A multimodality approach to prevent catheter-related bloodstream infections: the role of chlorhexidine-alcohol as a skin antiseptic before intravascular catheter insertion
Health care-associated infection is an increasing threat to patient safety. Over 400,000 patients in the intensive care units (ICUs) and 1.2 million patients outside the ICUs were affected by hospital care-associated infections, with >30,000 deaths attributed to hospital care-associated bloodstream infections in United States in 2002 (1). Intravascular catheters play a pivotal role in the management of both ICU and non-ICU patients, but inadequate infection control precautions in using these devices may lead to catheter-related bloodstream infection (CR-BSI) resulting in prolonged hospital stay and excessive mortality (2). As such, having the best strategy to prevent CR-BSI has a potential huge benefit on both patient outcome and healthcare cost (3).

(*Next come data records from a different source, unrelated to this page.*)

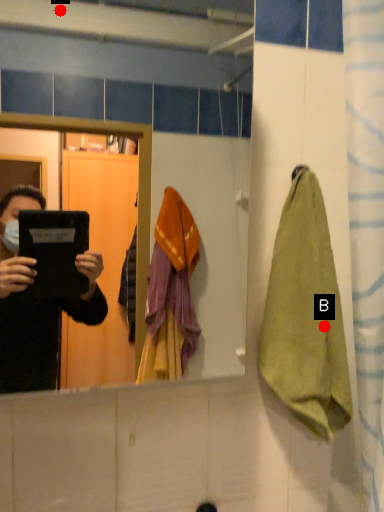 Question: Two points are circled on the image, labeled by A and B beside each circle. Which point is closer to the camera?

Choices:
 (A) A is closer
 (B) B is closer

Answer: (B) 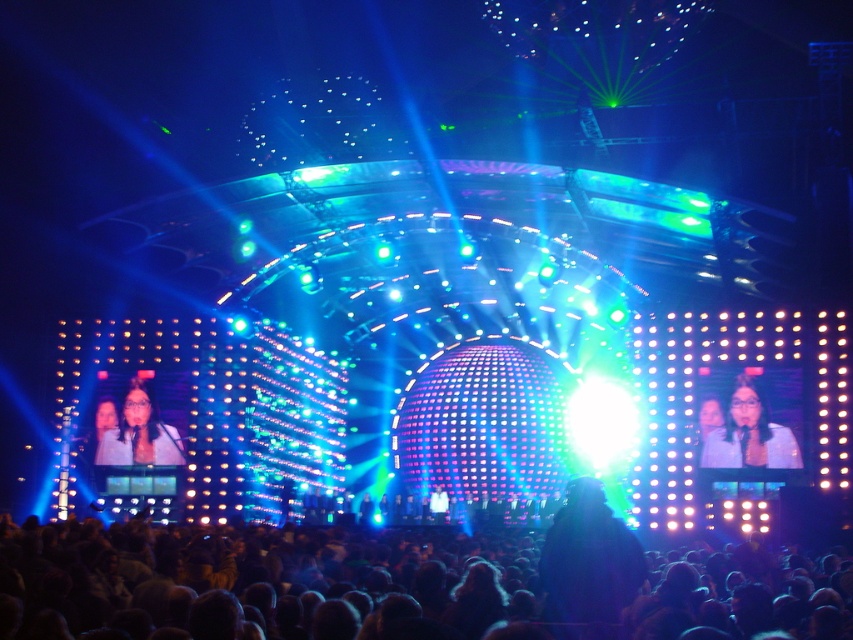 Question: Which point is farther to the camera?

Choices:
 (A) matte white shirt at right
 (B) matte white microphone at center
 (C) dark hair at lower center

Answer: (B)

Question: Considering the relative positions of dark hair at lower center and matte white shirt at right in the image provided, where is dark hair at lower center located with respect to matte white shirt at right?

Choices:
 (A) left
 (B) right

Answer: (A)

Question: Based on their relative distances, which object is farther from the matte white microphone at center?

Choices:
 (A) matte white shirt at right
 (B) dark hair at lower center

Answer: (A)

Question: Can you confirm if matte white shirt at right is bigger than matte white microphone at center?

Choices:
 (A) no
 (B) yes

Answer: (A)

Question: Can you confirm if dark hair at lower center is wider than matte white microphone at center?

Choices:
 (A) no
 (B) yes

Answer: (B)

Question: Which object appears closest to the camera in this image?

Choices:
 (A) dark hair at lower center
 (B) matte white shirt at right
 (C) matte white microphone at center

Answer: (A)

Most intravascular catheters used in the ICUs are non-cuffed and for short-term purposes, extraluminal catheter colonization derived from the cutaneous microflora is believed to be the main mechanistic cause of CR-BSI (4). With this pathogenic mechanism in mind, strategies achieving successful eradication of cutaneous bacteria, both before and after intravascular catheter insertion, would be expected to be effective in reducing CR-BSI. Consequently, the CLEAN trial assessing whether skin scrubbing, in combination with using either chlorhexidine-alcohol or povidone iodine-alcohol as skin antiseptic, is effective in reducing CR-BSI has paramount importance (5).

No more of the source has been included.